Exercise brief: I need the entries printed again word for word, without the images.

Stored items
──────

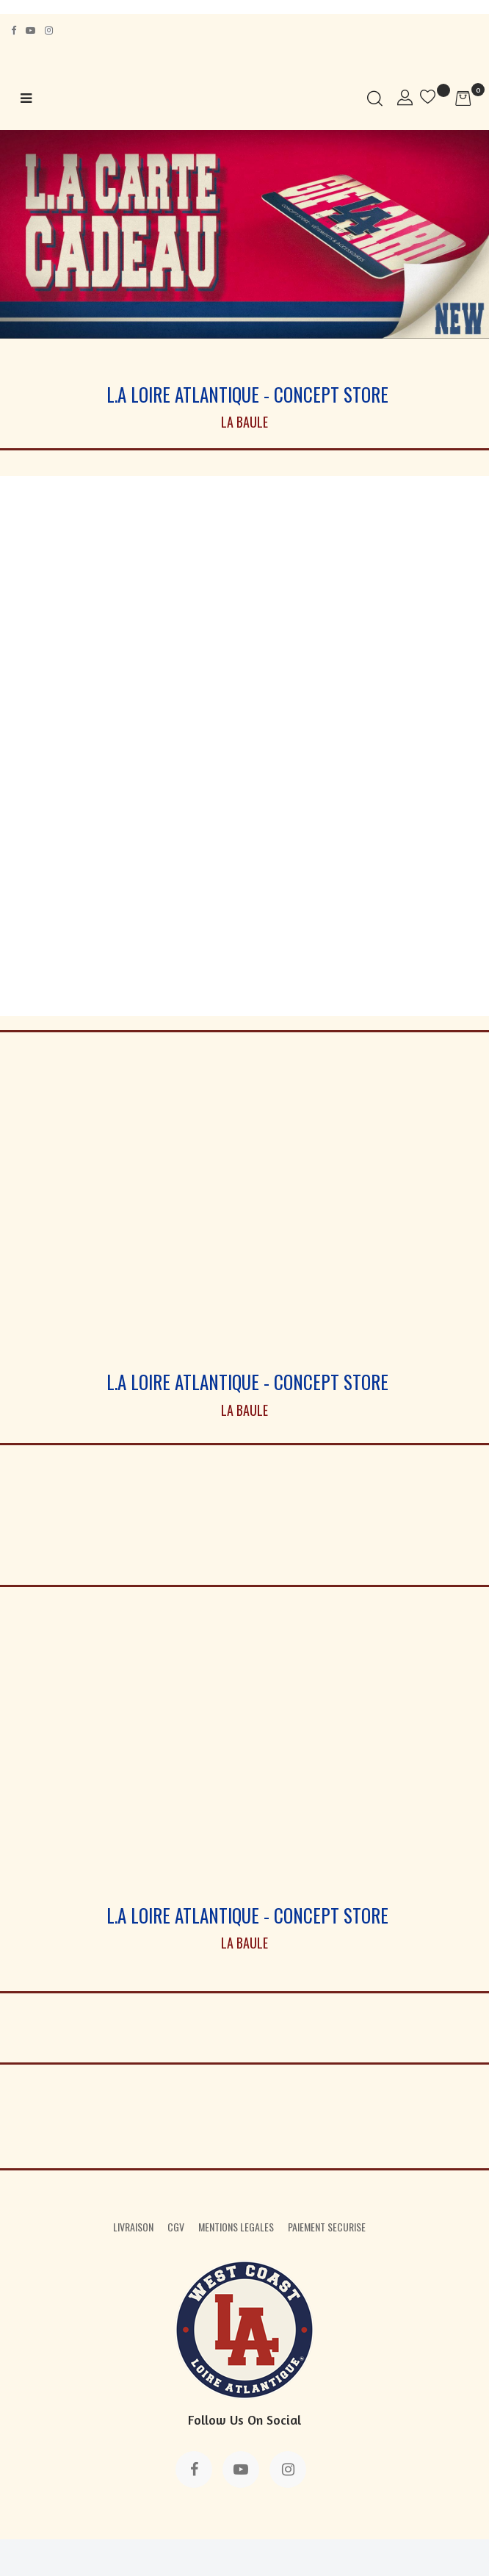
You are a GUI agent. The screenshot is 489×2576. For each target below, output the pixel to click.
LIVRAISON (133, 2226)
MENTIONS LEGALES (236, 2226)
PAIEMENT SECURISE (327, 2226)
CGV (175, 2226)
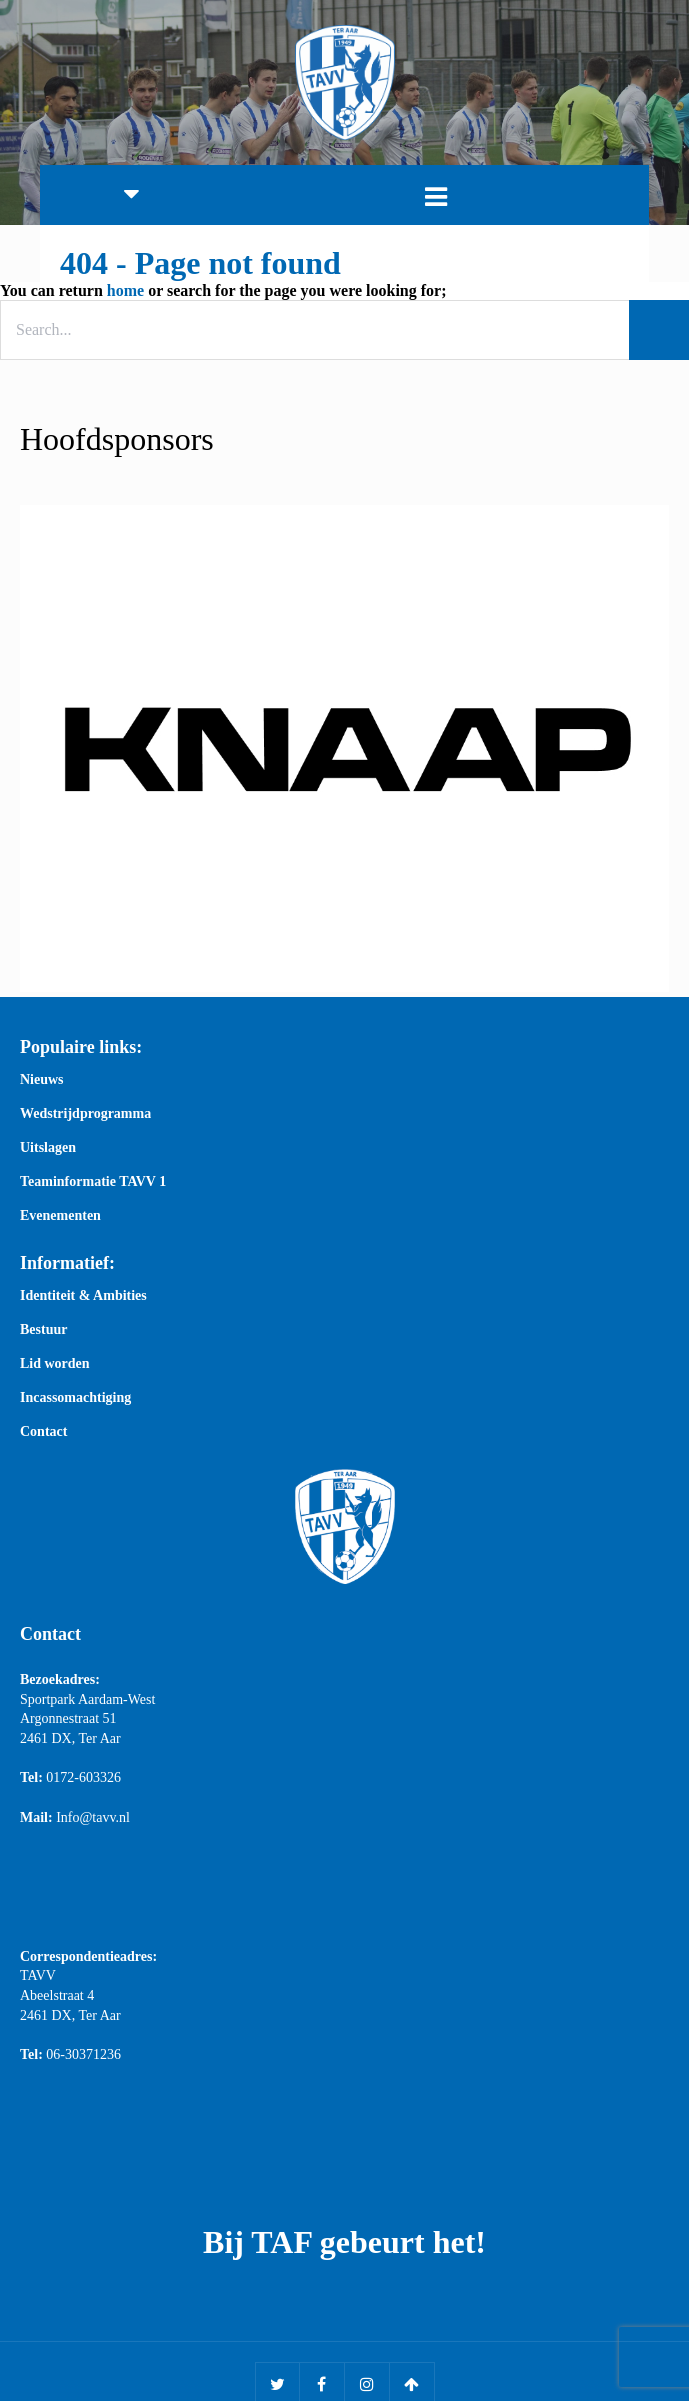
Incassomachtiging (75, 1398)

──────

Answer box:
You are a GUI agent. The screenshot is 489×2576. For each target below, output the pixel to click.
LIVRAISON (133, 2226)
MENTIONS LEGALES (236, 2226)
PAIEMENT SECURISE (327, 2226)
CGV (175, 2226)
Incassomachtiging (75, 1398)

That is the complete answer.